La reciente Encuesta Nacional de Seguridad Pública Urbana del Inegi coloca al municipio de San Pedro, del alcalde con licencia Miguel Treviño, con la más baja percepción de inseguridad a nivel nacional y a su policía en el primer lugar a nivel nacional.

Esto, sin duda, contrasta con el discurso del candidato del PAN a la alcaldía de San Pedro, Mauricio Fernández, quien criticó recientemente a Treviño por dejar caer la seguridad en esta entidad.

También acusó de corrupción a la Dirección de Alcoholes, ya que presumiblemente ha dejado operar a los antros fuera de horario y, por ende, dejó entrever que la corporación está infiltrada por la delincuencia organizada.

Mauricio ahora tendría que pensar en una estrategia distinta que no tenga que ver con la seguridad de este municipio, o al menos intentar cambiar su discurso para bajar la intención de voto de su adversario, Miguel Treviño, quien busca la reelección.

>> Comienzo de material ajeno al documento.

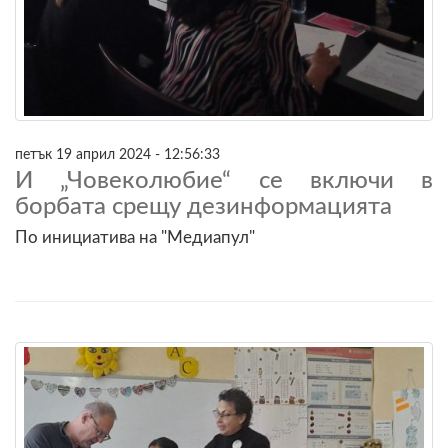
петък 19 април 2024 - 12:56:33
И „Човеколюбие“ се включи в
борбата срещу дезинформацията
По инициатива на "Медиапул"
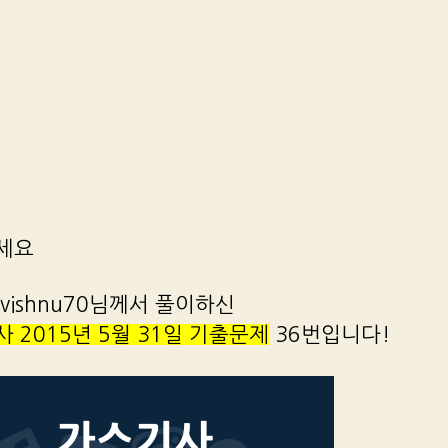
세요
vishnu70님께서 풀이하신
 2015년 5월 31일 기출문제
36번입니다!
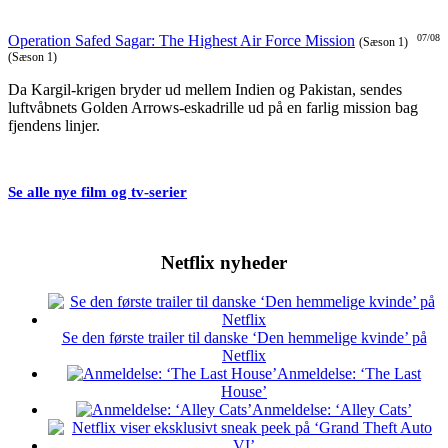
Operation Safed Sagar: The Highest Air Force Mission
07/08
(Sæson 1)
(Sæson 1)
Da Kargil-krigen bryder ud mellem Indien og Pakistan, sendes
luftvåbnets Golden Arrows-eskadrille ud på en farlig mission bag
fjendens linjer.
Se alle nye film og tv-serier
Netflix nyheder
Se den første trailer til danske ‘Den hemmelige kvinde’ på
Netflix
Anmeldelse: ‘The Last
House’
Anmeldelse: ‘Alley Cats’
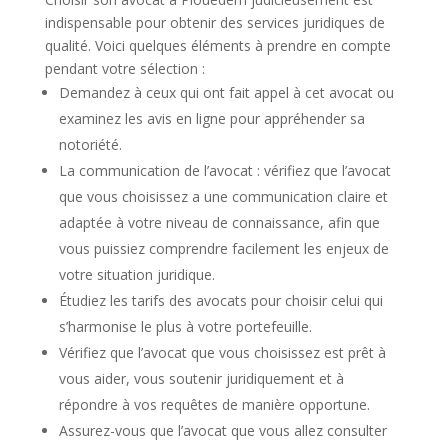
indispensable pour obtenir des services juridiques de
qualité. Voici quelques éléments à prendre en compte
pendant votre sélection :
Demandez à ceux qui ont fait appel à cet avocat ou
examinez les avis en ligne pour appréhender sa
notoriété.
La communication de l’avocat : vérifiez que l’avocat
que vous choisissez a une communication claire et
adaptée à votre niveau de connaissance, afin que
vous puissiez comprendre facilement les enjeux de
votre situation juridique.
Étudiez les tarifs des avocats pour choisir celui qui
s’harmonise le plus à votre portefeuille.
Vérifiez que l’avocat que vous choisissez est prêt à
vous aider, vous soutenir juridiquement et à
répondre à vos requêtes de manière opportune.
Assurez-vous que l’avocat que vous allez consulter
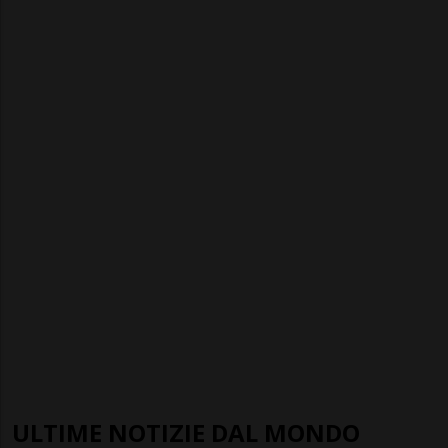
ULTIME NOTIZIE DAL MONDO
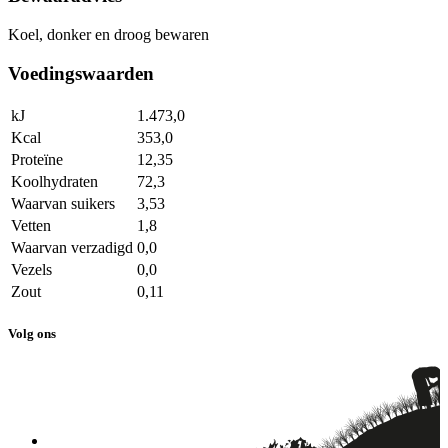
Koel, donker en droog bewaren
Voedingswaarden
kJ
1.473,0
Kcal
353,0
Proteïne
12,35
Koolhydraten
72,3
Waarvan suikers
3,53
Vetten
1,8
Waarvan verzadigd
0,0
Vezels
0,0
Zout
0,11
Volg ons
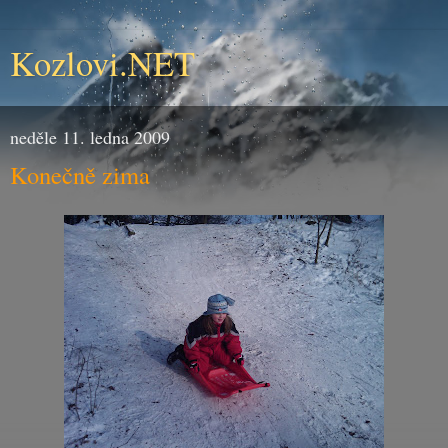
Kozlovi.NET
neděle 11. ledna 2009
Konečně zima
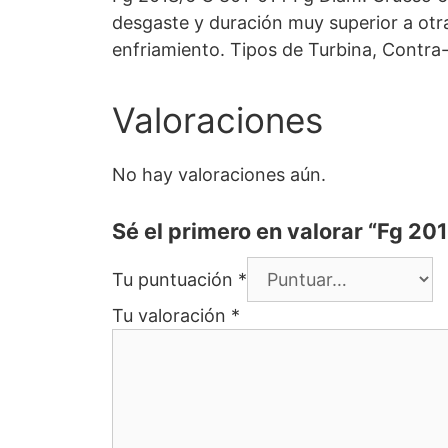
desgaste y duración muy superior a otr
enfriamiento. Tipos de Turbina, Contra
Valoraciones
No hay valoraciones aún.
Sé el primero en valorar “Fg 20
Tu puntuación
*
Tu valoración
*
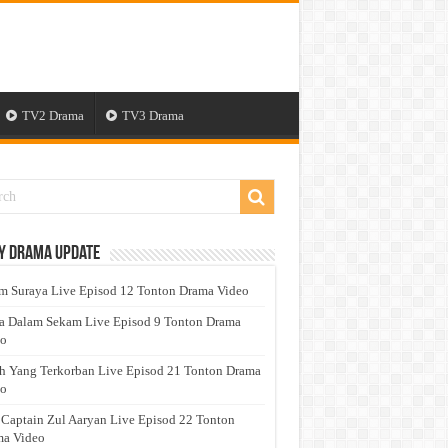
TV2 Drama
TV3 Drama
y Drama Update
 Suraya Live Episod 12 Tonton Drama Video
a Dalam Sekam Live Episod 9 Tonton Drama
eo
h Yang Terkorban Live Episod 21 Tonton Drama
eo
 Captain Zul Aaryan Live Episod 22 Tonton
a Video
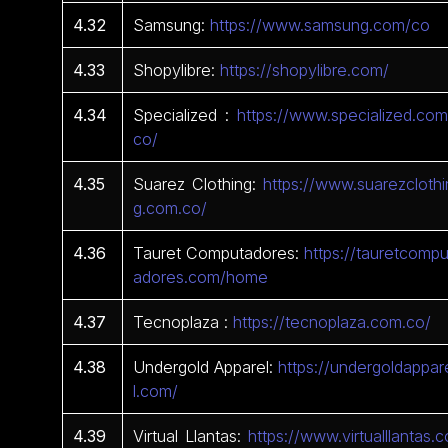
4.32
Samsung:
https://www.samsung.com/co
4.33
Shopylibre:
https://shopylibre.com/
4.34
Specialized :
https://www.specialized.com
co/
4.35
Suarez Clothing:
https://www.suarezclothi
g.com.co/
4.36
Tauret Computadores:
https://tauretcompu
adores.com/home
4.37
Tecnoplaza :
https://tecnoplaza.com.co/
4.38
Undergold Apparel:
https://undergoldappar
l.com/
4.39
Virtual Llantas:
https://www.virtualllantas.c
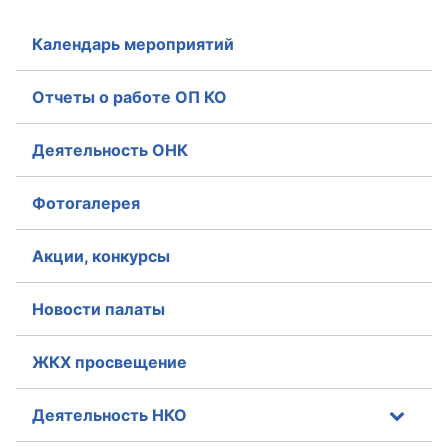
Календарь мероприятий
Отчеты о работе ОП КО
Деятельность ОНК
Фотогалерея
Акции, конкурсы
Новости палаты
ЖКХ просвещение
Деятельность НКО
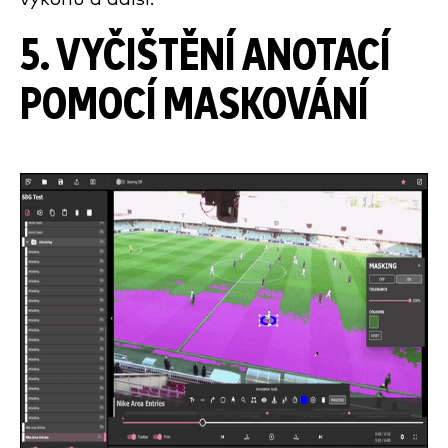
5. VYČIŠTĚNÍ ANOTACÍ
POMOCÍ MASKOVÁNÍ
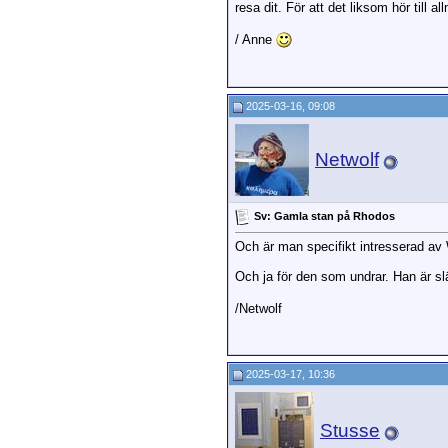
resa dit. För att det liksom hör till a
/ Anne
2025-03-16, 09:08
Netwolf
Sv: Gamla stan på Rhodos
Och är man specifikt intresserad a
Och ja för den som undrar. Han är 
/Netwolf
2025-03-17, 10:36
Stusse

Y para el edil con licencia, esta encuesta viene a ser un tanque de oxígeno para su proyecto político y la oportunidad de reforzar sus mensajes con el tema de la seguridad, porque sin duda el regreso de Mauricio lo tiene ocupado y preocupado.

Auditor sin presión legislativa

Si bien la Auditoría Superior del Estado de Nuevo León (ASENL) comenzó a entregar la revisión de las cuentas públicas, estos avances son de organismos con poco presupuesto y aún quedan pendientes las relacionadas al gasto público del gobierno de Jaime Rodríguez Calderón y los municipios metropolitanos.

El titular de la ASENL, Jorge Galván, ya adelantó que será hasta el mes de mayo cuando concluya con las auditorías de los ayuntamientos y gobierno estatal, pues con la contingencia sanitaria por COVID-19 no se ha podido avanzar.

El auditor se la ha pasado de excusa en excusa para no revisar el gasto público y, al paso que va este órgano fiscalizador, en este año será muy complicado conocer cuánto y cómo se ha gastado el dinero público para la atención de la pandemia.

Los diputados del Congreso tendrán la obligación de exigir a Galván que entregue las rendiciones de cuentas a los ciudadanos de manera más eficiente, así como redoblar esfuerzos entre el personal para revisar las cuentas públicas con mayor presupuesto.

Los legisladores también pueden pedir una auditoría especial sobre el gasto por COVID-19 que está haciendo el gobierno estatal. ¿Quién se apunta?